Hyperscalers are reporting frequent silent data corruptions (SDCs)—a.k.a. silent errors or corrupt execution errors (CEEs)—in their cloud fleets caused by silicon manufacturing defects. Notably, SDCs at-scale exhibit error occurrence rates on the order of one fault within a thousand devices. Meanwhile, hardware manufacturers strive to achieve 100 and close to 0 defective parts per million for the commercial and automotive domains, respectively.
With hundreds of thousands of servers in a large-scale infrastructure, featuring millions of hardware devices—e.g., motherboard, CPUs, DIMMs, GPUs, hardware accelerators, NICs, HDDs, flash drives, interconnect modules—there is a non-negligible probability that SDCs will propagate to and impact system-level applications. This blog post introduces the challenge of SDC at-scale, identifies some opportunities for improved post-manufacture testing, and highlights ways in which hyperscalers and silicon manufacturers can support academic research in this area.
How did we end up here?
Given the degree to which state-of-the-art post-manufacture testing underestimates defective parts per million, there is a clear need for improvement. So, what is the state of the art in post-manufacture testing?
One thing that CPU vendors like Intel or AMD do is scan-based testing. This is a design for testability (DFT) approach where an IC’s flip-flops are modified in order to treat a complex sequential circuit like a combinational circuit, by directly accepting test stimuli as input and directly observing combinational logic outputs. Scan chain testing has some obvious benefits: it is systematic, backed by automated test pattern generation (ATPG), and supports (scalably) reasoning about coverage metrics—e.g., stuck-at, stuck-open, transition, path delay, N-detect, bridging, cell-aware, gate-exhaustive.
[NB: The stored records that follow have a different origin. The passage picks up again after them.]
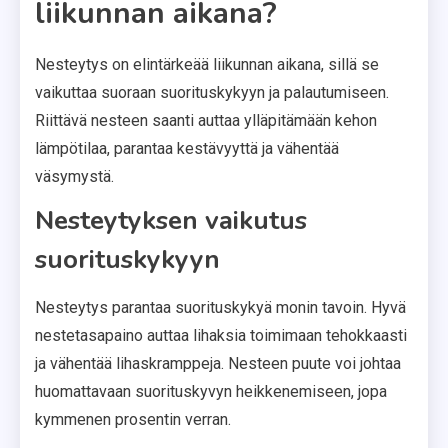
liikunnan aikana?
Nesteytys on elintärkeää liikunnan aikana, sillä se
vaikuttaa suoraan suorituskykyyn ja palautumiseen.
Riittävä nesteen saanti auttaa ylläpitämään kehon
lämpötilaa, parantaa kestävyyttä ja vähentää
väsymystä.
Nesteytyksen vaikutus
suorituskykyyn
Nesteytys parantaa suorituskykyä monin tavoin. Hyvä
nestetasapaino auttaa lihaksia toimimaan tehokkaasti
ja vähentää lihaskramppeja. Nesteen puute voi johtaa
huomattavaan suorituskyvyn heikkenemiseen, jopa
kymmenen prosentin verran.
Beyond scan testing, hardware vendors also develop (often proprietary) system-level/functional tests. Unfortunately though, attaining high coverage for system-level tests is computationally difficult due to large designs and test lengths. Note that, in theory, system-level tests can be evaluated with respect to the same coverage metrics as scan chain tests, since they ultimately drive a design’s combinational logic with various input combinations. However, computing this coverage is also difficult. Example of a past attempt: Intel’s Blast fault simulator is a stuck-at fault simulator which supports reasoning about stuck-at fault coverage of system-level tests.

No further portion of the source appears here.